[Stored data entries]
·····
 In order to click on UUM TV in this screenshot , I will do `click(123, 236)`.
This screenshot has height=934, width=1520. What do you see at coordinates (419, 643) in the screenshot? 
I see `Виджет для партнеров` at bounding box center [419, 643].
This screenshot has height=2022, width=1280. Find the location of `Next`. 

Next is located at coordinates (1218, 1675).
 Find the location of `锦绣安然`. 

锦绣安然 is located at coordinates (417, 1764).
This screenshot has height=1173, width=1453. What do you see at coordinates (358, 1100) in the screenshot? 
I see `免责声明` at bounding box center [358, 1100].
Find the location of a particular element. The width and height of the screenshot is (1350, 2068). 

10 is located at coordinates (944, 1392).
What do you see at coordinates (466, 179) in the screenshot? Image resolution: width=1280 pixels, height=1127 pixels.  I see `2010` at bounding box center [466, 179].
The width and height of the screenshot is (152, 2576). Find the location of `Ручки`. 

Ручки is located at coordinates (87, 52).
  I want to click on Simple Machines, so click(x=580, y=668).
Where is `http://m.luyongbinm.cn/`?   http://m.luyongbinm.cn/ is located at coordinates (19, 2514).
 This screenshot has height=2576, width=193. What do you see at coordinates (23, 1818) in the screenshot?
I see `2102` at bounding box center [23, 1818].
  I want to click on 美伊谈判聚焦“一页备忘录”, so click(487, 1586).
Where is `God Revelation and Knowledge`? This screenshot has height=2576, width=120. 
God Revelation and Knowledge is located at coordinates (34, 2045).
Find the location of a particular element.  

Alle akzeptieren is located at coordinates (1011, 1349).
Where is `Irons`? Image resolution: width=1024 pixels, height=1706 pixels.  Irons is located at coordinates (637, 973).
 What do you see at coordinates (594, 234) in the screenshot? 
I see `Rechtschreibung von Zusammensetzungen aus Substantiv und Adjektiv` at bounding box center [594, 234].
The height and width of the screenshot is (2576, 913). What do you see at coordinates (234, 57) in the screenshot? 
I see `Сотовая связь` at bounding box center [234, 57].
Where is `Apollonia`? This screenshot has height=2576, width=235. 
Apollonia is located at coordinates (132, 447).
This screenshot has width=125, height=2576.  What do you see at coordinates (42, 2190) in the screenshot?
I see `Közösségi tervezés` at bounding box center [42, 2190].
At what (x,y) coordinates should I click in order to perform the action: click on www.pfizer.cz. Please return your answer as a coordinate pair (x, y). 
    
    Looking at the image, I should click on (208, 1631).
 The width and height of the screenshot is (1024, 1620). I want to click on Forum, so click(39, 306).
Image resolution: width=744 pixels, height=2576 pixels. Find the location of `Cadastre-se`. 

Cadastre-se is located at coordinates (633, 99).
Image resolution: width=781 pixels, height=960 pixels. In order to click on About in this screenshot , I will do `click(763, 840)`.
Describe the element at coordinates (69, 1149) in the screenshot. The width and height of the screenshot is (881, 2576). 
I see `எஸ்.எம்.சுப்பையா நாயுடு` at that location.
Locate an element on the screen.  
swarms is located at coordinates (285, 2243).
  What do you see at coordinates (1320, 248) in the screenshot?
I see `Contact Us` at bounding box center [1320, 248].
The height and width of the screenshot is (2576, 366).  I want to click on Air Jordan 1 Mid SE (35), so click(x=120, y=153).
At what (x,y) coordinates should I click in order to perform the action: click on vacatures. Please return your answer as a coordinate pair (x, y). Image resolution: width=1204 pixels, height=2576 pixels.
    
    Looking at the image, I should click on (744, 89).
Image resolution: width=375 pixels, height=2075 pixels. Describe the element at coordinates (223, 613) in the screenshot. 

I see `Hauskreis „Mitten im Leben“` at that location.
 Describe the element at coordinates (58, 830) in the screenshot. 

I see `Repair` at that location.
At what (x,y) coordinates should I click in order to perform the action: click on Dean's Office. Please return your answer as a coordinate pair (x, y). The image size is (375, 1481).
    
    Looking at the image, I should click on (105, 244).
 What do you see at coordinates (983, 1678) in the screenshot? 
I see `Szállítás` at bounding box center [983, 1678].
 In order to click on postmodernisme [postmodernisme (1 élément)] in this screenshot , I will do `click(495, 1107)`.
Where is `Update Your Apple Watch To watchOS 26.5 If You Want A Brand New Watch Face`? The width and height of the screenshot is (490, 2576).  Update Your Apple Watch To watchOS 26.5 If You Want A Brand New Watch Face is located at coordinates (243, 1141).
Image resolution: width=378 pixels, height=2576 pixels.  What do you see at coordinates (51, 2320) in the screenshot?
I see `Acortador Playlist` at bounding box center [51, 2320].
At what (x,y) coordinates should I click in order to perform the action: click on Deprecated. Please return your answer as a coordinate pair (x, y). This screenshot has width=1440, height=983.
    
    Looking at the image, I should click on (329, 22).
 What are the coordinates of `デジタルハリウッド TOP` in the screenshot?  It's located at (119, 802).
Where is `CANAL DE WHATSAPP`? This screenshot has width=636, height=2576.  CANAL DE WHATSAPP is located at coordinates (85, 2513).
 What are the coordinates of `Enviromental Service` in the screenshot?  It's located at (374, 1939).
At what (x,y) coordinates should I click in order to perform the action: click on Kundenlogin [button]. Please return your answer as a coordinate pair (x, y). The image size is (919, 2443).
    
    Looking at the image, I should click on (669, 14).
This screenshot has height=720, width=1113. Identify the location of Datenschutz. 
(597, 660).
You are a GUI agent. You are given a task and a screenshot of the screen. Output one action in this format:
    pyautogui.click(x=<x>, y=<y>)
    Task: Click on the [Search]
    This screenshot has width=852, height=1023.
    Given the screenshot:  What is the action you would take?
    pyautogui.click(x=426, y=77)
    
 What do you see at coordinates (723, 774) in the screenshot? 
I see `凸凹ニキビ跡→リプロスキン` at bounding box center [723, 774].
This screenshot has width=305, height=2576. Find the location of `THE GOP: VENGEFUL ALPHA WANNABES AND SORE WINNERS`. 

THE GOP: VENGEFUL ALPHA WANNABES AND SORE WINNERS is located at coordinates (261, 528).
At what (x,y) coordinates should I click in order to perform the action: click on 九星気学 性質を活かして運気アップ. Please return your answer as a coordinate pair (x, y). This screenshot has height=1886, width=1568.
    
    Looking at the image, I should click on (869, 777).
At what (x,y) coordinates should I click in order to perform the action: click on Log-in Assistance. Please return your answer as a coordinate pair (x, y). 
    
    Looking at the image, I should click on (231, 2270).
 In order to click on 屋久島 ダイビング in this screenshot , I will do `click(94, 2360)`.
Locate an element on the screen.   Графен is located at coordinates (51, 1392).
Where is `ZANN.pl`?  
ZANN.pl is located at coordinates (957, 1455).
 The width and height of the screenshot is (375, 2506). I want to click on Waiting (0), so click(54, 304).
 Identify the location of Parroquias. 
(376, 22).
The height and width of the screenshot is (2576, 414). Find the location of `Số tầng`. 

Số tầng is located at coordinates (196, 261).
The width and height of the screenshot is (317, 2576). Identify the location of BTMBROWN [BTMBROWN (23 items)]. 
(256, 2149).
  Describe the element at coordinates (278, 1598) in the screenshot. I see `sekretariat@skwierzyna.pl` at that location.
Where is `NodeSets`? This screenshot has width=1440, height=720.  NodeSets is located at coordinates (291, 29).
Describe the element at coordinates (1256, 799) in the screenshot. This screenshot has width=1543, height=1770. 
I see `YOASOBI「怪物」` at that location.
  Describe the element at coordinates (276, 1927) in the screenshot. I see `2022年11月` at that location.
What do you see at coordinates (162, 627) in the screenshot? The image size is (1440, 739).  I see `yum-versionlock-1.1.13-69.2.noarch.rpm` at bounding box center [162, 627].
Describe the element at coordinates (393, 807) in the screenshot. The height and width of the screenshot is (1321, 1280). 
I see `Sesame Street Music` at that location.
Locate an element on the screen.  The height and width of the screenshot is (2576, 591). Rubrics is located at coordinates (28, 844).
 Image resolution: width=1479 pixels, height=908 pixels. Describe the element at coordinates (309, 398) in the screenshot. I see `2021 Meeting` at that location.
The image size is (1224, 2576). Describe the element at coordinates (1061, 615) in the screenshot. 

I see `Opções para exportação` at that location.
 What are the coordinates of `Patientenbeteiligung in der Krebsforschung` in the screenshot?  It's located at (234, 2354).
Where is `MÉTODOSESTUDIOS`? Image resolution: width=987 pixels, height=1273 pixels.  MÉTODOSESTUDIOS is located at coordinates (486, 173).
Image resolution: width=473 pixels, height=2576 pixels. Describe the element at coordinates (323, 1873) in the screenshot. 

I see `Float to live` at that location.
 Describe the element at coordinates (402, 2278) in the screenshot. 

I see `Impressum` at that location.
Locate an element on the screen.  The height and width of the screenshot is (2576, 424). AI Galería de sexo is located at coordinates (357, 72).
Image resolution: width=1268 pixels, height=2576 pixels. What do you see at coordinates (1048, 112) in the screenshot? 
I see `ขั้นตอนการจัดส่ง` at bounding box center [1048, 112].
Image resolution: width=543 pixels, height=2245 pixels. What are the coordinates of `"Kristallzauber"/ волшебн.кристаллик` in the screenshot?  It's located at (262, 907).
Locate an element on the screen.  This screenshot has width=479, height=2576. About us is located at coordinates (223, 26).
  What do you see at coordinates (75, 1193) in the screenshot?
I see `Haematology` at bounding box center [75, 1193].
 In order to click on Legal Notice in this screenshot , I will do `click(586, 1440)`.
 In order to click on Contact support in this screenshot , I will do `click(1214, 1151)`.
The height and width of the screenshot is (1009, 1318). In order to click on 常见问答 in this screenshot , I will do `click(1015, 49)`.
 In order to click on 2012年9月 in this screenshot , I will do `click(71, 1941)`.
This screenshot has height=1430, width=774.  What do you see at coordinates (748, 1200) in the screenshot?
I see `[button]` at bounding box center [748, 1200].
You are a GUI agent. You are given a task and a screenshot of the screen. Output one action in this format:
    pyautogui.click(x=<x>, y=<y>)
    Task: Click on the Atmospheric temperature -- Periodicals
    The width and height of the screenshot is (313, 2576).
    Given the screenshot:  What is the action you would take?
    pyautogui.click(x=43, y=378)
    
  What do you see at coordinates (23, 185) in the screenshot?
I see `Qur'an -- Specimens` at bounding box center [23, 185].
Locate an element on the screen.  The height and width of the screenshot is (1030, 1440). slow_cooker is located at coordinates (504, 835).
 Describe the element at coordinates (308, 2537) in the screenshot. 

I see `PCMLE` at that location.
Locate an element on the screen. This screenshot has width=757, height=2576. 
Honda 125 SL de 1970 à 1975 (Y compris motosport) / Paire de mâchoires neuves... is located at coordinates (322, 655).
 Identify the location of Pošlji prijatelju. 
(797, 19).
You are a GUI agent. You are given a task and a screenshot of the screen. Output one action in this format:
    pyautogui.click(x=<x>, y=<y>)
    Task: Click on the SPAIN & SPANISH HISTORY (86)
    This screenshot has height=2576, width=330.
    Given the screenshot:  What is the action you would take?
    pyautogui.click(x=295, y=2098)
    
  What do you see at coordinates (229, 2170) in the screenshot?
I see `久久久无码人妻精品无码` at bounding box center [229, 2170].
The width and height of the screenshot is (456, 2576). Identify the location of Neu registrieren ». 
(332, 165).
·····
- [What is required] Your answer must consist only of the lines from the one containing "The width and height of the screenshot is (456, 2576)." through the last line of the data above, both included, exactly as written.

- [Finished task]
The width and height of the screenshot is (456, 2576). Identify the location of Neu registrieren ». 
(332, 165).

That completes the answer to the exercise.